## What is required
Filter the records down to the lines that hold the word "werden", and copy each of those lines.
==================================================
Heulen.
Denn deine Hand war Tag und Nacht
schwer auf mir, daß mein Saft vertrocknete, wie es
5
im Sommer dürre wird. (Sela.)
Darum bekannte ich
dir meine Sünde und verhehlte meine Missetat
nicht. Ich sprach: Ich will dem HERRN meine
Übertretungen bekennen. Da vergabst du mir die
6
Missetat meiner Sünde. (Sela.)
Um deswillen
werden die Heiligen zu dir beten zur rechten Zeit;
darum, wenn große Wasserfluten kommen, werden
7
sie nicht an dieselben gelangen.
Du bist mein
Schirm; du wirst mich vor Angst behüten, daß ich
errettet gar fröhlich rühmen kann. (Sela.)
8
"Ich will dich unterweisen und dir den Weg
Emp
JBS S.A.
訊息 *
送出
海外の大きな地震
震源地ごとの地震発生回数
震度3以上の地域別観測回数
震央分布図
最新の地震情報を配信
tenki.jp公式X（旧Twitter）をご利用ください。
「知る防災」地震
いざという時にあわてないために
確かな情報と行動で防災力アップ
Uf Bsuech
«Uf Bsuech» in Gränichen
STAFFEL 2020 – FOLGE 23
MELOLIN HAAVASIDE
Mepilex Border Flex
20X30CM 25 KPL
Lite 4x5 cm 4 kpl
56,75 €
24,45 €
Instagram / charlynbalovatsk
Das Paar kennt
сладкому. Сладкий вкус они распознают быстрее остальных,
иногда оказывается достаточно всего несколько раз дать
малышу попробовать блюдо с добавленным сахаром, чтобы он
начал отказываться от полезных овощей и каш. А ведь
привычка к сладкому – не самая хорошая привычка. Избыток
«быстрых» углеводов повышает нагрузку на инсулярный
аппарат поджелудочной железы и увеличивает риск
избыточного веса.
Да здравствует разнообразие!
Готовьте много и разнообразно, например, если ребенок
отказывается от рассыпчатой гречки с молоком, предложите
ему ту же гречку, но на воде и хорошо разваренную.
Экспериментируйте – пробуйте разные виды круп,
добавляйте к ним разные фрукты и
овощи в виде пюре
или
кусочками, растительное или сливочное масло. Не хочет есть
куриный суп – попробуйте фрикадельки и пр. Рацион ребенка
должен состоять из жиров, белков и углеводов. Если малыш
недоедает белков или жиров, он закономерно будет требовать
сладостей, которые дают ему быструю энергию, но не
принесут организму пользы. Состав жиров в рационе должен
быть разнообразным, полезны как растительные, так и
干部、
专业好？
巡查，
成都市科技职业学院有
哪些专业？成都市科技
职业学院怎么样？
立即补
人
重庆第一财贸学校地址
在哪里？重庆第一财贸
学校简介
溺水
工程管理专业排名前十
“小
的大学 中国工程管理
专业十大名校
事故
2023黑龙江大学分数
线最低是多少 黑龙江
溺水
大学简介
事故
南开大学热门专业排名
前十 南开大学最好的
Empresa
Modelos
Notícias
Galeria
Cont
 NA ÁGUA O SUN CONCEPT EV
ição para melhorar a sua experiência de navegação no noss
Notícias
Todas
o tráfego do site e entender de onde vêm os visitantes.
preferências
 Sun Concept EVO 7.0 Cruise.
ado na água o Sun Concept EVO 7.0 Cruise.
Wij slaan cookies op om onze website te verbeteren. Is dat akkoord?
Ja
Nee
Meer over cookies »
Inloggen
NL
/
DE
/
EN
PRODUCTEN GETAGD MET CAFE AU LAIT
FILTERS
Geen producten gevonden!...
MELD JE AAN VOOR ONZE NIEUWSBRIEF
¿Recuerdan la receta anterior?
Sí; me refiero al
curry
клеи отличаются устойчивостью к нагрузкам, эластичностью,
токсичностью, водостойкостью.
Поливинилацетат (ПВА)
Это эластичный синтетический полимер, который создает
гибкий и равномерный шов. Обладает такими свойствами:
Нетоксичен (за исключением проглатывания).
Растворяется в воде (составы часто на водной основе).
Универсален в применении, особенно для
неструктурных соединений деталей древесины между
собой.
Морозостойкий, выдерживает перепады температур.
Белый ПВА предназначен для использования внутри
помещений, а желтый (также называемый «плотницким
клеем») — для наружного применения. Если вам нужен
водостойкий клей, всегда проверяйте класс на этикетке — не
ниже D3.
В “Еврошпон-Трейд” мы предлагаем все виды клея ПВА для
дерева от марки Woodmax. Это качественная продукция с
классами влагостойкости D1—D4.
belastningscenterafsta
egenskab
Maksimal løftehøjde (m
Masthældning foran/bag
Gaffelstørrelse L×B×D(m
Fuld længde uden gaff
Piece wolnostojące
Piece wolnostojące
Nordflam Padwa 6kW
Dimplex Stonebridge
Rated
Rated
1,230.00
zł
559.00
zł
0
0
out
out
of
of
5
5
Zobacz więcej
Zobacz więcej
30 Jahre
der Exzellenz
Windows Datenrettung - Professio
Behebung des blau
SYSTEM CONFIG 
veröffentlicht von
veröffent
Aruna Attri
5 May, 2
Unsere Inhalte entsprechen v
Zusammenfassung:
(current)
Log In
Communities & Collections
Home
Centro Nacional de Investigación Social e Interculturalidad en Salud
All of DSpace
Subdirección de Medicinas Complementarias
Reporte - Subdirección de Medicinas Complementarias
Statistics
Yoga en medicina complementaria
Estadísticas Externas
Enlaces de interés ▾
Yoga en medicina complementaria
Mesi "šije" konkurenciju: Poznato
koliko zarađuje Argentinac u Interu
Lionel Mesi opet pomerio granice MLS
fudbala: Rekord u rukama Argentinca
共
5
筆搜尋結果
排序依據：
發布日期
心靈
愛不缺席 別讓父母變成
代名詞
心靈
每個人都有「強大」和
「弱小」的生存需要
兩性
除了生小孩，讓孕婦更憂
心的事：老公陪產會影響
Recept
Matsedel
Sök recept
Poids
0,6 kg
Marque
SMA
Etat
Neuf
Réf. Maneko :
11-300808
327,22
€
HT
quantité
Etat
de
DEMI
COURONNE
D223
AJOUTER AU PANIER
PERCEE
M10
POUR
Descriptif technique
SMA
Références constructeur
==================================================
## Response below
werden die Heiligen zu dir beten zur rechten Zeit;
darum, wenn große Wasserfluten kommen, werden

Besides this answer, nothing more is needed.